The classics library was now restored from yesterday's work and open to everyone in the club. It had all four of the Aristotle scrolls Sierra and Max had rescued, now translated by Benjamin Jowett and bound in the early 20
th
century green covers with gold embossing that Sierra had always loved. It had the
Andros
dialogue, right between the
Phaedrus
and
Cratylus
, in the four-volume
Dialogues of Plato
, also translated by Jowett. It had all the books known to have been written by Heron – his
Automata
,
Belopoeica
,
Dioptra
,
Catoptrica
,
Geodesia
,
Geoponica
,
Mechanica
,
Metrica
, and
Pneumatica
– and two thought to have been written by him,
Geometria
and
Stereometrica
. But there was no sign anywhere of Heron's
Chronica
.

There was no sign of Mr. Charles or anyone else they knew, either.

Sierra and Max took the four Aristotle books they had stolen from the ancient flames to a pitted maple table illuminated by a green banker's lamp that Sierra was sure was an original. "They used these in the early days of incandescent lighting to lessen the glare," Sierra said, "but they're beautiful in any case, aren't they?"

Max nodded, distracted.

"What's the matter?" Sierra asked him.

Max took a deep breath. "I think I'll call my father now," he said, "the tension is killing me."

"Of course," Sierra said tenderly and took his hand. "There's a men's room around that corner," she pointed to the far side of the room, "if you want some privacy. Or, we can leave these books for later, and we can go back to the apartment."

"No," Max said. "You should look at the books." He kissed her on the forehead and walked quickly away.

Sierra watched him and fought to keep her emotions in check.
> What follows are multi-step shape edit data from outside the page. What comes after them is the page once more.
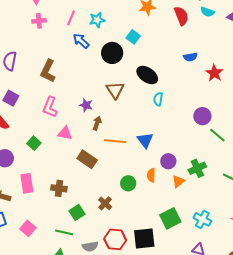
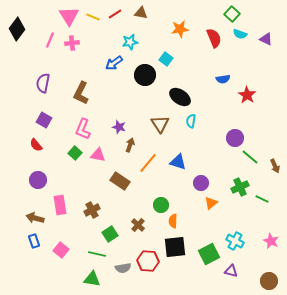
pink line: (71, 18) -> (50, 40), moved
blue arrow: (81, 41) -> (114, 63), turned -78
brown triangle: (115, 90) -> (160, 124), moved
blue triangle: (145, 140) -> (178, 162), turned -36
orange line: (115, 141) -> (148, 163), turned -55
green square: (34, 143) -> (75, 153), moved
green cross: (197, 168) -> (240, 187), moved
orange semicircle: (151, 175) -> (173, 221), moved
brown cross: (59, 188) -> (92, 210), turned -35
green square: (170, 218) -> (209, 254), moved
black square: (144, 238) -> (175, 247), moved

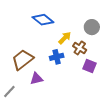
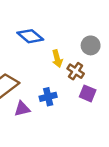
yellow arrow: (65, 38) -> (57, 59), turned 120
blue cross: (57, 57) -> (48, 97), moved

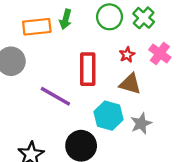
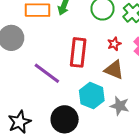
gray star: (141, 124) -> (120, 106), turned 30

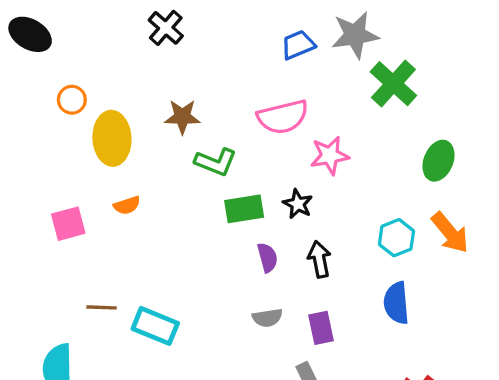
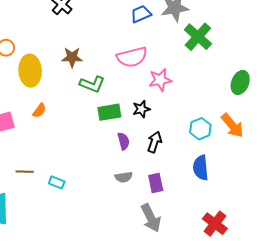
green ellipse: (438, 161) -> (240, 82), moved
black star: (298, 204) -> (141, 109), turned 30
orange semicircle: (127, 205) -> (39, 111), turned -35
black arrow: (319, 259) -> (154, 142), turned 30
cyan rectangle: (155, 326) -> (57, 182), size x0.6

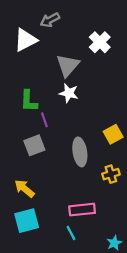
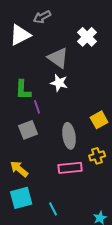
gray triangle: (68, 65) -> (58, 58), turned -35
pink rectangle: (82, 210) -> (70, 168), moved
cyan line: (71, 233) -> (53, 209), moved

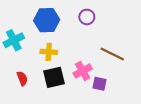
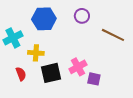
yellow cross: (49, 52) -> (36, 53), moved
brown line: (112, 54) -> (113, 35), moved

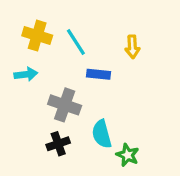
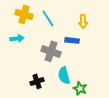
blue rectangle: (99, 74) -> (72, 40), moved
gray cross: (65, 105) -> (51, 51), moved

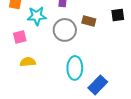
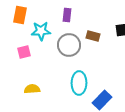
yellow semicircle: (28, 62) -> (32, 89), moved

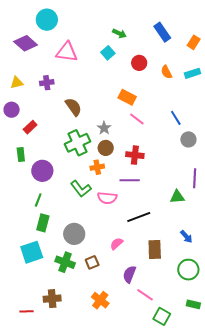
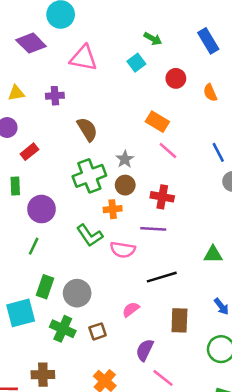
green rectangle: (43, 223) -> (45, 287), moved

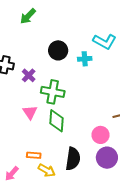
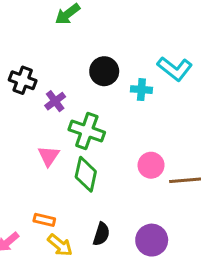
pink circle: (101, 135) -> (151, 165), moved
black semicircle: (73, 159) -> (101, 234), size x0.7

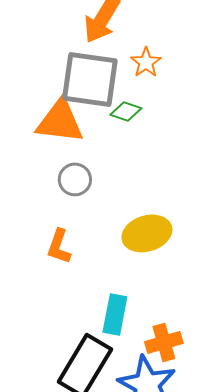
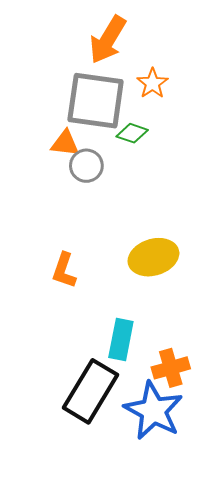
orange triangle: (60, 121) -> (65, 143), size x0.6
gray circle: (75, 179) -> (86, 166), moved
She carefully picked up Aristotle's treatise on good government. This edition had been published in 1933, the very year that what was left of Appleton's had merged with the Century Company to make the Appleton-Century Company. The first edition had been published by William Henry Appleton in 1898. That made sense – three years after she and Max had left the scrolls with him in his Wave Hill home, and a year before their beloved friend and protector was to die. Sierra turned the page and caught her breath. Here was something that made no sense at all.

The translator was Benjamin Jowett, who Sierra was sure had died prior to Max's and her visit with Appleton in 1895. She surreptitiously checked Jowett's bio on her phone – mobile devices were forever not allowed in the Millennium – and yeah, she had been right, Jowett had died in 1893. His last work had been a translation of Aristotle's
Politics
, so translating another four treatises by the philosopher fit right in, but how on Earth did Appleton get the manuscripts from 1895 to Jowett before he died in 1893?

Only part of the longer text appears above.